Dataset entries:
*** Begin section ***

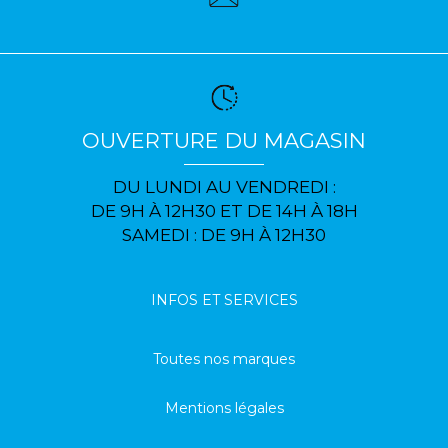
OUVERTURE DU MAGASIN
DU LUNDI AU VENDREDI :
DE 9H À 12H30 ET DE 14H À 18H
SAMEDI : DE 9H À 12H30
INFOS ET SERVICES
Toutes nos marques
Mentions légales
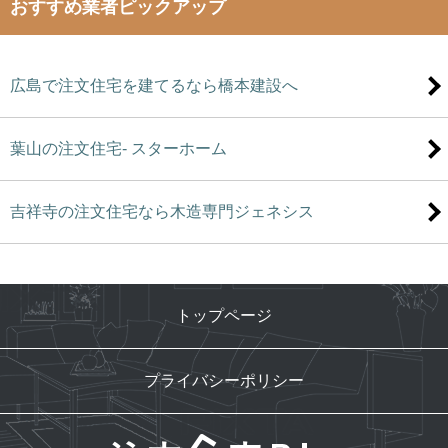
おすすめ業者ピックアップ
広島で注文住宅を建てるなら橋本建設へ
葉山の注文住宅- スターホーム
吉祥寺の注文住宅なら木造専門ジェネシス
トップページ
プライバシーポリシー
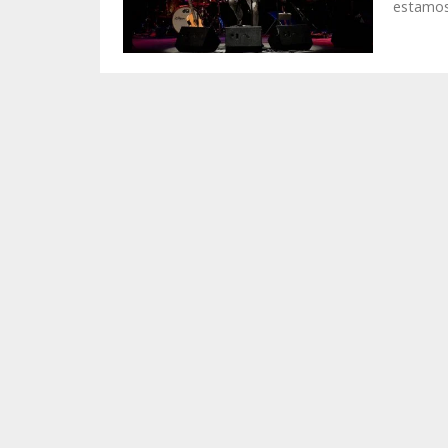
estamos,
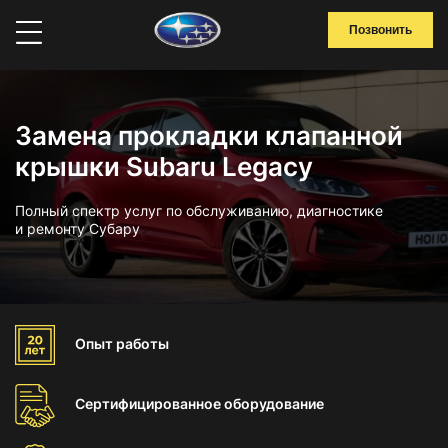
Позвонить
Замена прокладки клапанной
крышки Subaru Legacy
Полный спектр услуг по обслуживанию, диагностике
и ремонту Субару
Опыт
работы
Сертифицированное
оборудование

*** End section ***
*** Begin section ***

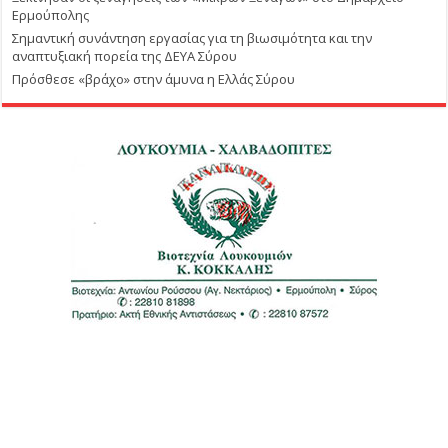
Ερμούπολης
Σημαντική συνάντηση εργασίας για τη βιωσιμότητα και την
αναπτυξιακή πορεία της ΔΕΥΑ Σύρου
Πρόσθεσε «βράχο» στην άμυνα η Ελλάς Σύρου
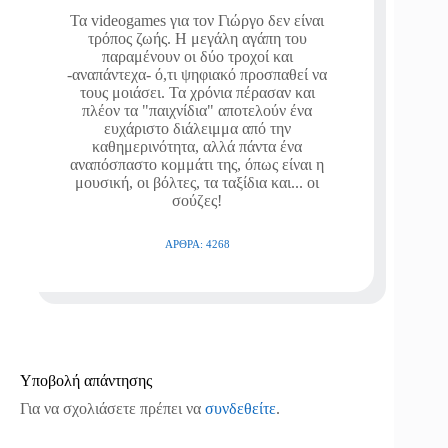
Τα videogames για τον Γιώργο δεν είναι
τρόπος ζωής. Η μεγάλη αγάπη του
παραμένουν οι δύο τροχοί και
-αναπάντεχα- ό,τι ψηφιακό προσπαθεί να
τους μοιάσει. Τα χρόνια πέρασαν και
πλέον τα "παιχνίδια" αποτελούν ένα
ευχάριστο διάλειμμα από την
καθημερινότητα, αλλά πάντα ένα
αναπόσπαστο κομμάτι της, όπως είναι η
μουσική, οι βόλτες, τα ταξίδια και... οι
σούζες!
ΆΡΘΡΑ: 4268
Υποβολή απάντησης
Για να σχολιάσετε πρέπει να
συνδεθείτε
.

*** End section ***
*** Begin section ***

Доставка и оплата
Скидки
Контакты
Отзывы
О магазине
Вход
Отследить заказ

*** End section ***

◆ **What you have to do**
Your reply should consist solely of the lines above from the line containing "OUVERTURE DU MAGASIN" up to and including the line containing "оборудование", reproduced exactly, minus the pictures.

◆ **Written solution**
OUVERTURE DU MAGASIN
DU LUNDI AU VENDREDI :
DE 9H À 12H30 ET DE 14H À 18H
SAMEDI : DE 9H À 12H30
INFOS ET SERVICES
Toutes nos marques
Mentions légales
おすすめ業者ピックアップ
広島で注文住宅を建てるなら橋本建設へ
葉山の注文住宅- スターホーム
吉祥寺の注文住宅なら木造専門ジェネシス
トップページ
プライバシーポリシー
estamos,
Позвонить
Замена прокладки клапанной
крышки Subaru Legacy
Полный спектр услуг по обслуживанию, диагностике
и ремонту Субару
Опыт
работы
Сертифицированное
оборудование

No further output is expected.